**What you have to do**.
Copy, exactly and without additions, every line in the records below from the one holding "어떤 override 옵션을" through the one holding "IKK gesund plus", both ends included.

——————

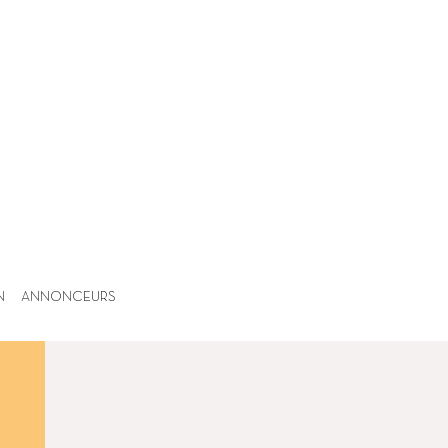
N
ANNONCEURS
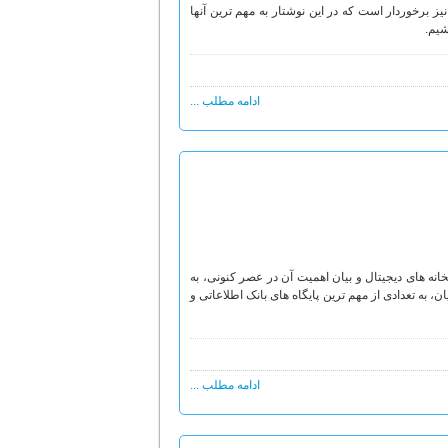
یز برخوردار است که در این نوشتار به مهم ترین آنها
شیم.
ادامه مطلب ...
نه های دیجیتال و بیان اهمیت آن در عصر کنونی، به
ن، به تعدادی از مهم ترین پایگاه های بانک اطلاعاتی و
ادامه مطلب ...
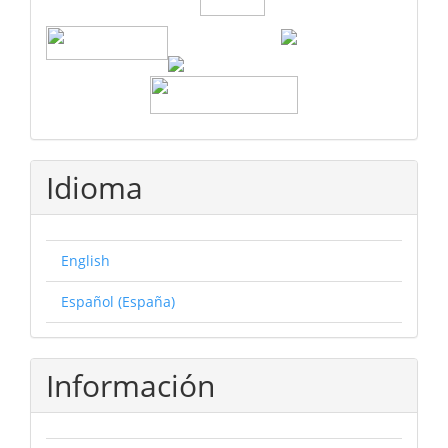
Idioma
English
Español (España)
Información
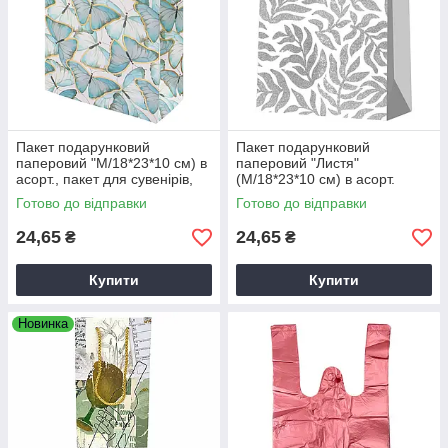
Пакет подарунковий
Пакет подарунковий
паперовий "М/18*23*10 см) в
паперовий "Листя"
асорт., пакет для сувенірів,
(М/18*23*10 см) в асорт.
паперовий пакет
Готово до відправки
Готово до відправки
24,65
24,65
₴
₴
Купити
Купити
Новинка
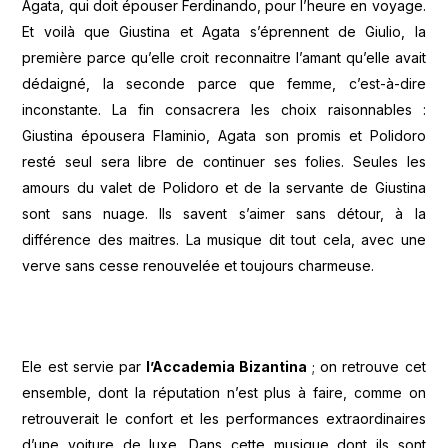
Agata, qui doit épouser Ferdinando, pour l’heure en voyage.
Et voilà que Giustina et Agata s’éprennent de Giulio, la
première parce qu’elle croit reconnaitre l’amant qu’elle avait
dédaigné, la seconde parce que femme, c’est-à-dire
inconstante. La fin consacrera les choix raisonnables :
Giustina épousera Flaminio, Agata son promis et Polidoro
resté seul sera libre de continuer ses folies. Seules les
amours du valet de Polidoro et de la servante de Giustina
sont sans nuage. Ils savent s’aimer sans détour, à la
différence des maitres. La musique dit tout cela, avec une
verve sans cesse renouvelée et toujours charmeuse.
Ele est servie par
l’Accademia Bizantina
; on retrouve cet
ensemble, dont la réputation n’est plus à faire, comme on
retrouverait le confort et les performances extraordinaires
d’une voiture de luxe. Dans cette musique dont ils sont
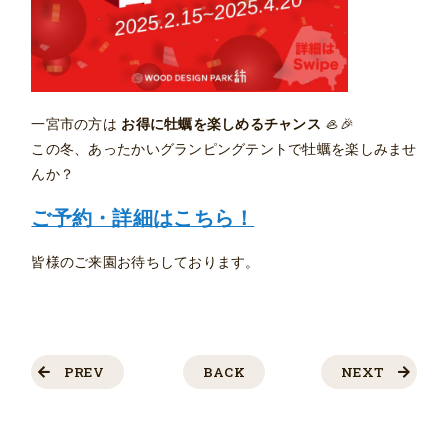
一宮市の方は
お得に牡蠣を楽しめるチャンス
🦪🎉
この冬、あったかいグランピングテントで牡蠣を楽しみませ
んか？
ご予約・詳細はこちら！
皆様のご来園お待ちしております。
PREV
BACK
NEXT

——————

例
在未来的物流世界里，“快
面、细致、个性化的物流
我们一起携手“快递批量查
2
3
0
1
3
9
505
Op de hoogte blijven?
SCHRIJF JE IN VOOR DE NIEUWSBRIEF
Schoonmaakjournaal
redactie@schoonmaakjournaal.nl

——————

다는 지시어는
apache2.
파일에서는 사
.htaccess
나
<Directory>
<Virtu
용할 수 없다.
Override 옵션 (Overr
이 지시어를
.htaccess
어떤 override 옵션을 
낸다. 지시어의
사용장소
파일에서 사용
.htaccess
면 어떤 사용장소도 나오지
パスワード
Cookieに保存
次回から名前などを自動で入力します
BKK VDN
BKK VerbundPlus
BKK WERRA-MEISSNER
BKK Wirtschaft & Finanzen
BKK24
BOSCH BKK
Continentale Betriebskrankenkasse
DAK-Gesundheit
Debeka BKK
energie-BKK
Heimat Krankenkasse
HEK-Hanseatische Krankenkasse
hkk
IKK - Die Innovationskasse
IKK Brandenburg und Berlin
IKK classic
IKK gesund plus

——————

**Task solution**.
어떤 override 옵션을 
낸다. 지시어의
사용장소
파일에서 사용
.htaccess
면 어떤 사용장소도 나오지
パスワード
Cookieに保存
次回から名前などを自動で入力します
BKK VDN
BKK VerbundPlus
BKK WERRA-MEISSNER
BKK Wirtschaft & Finanzen
BKK24
BOSCH BKK
Continentale Betriebskrankenkasse
DAK-Gesundheit
Debeka BKK
energie-BKK
Heimat Krankenkasse
HEK-Hanseatische Krankenkasse
hkk
IKK - Die Innovationskasse
IKK Brandenburg und Berlin
IKK classic
IKK gesund plus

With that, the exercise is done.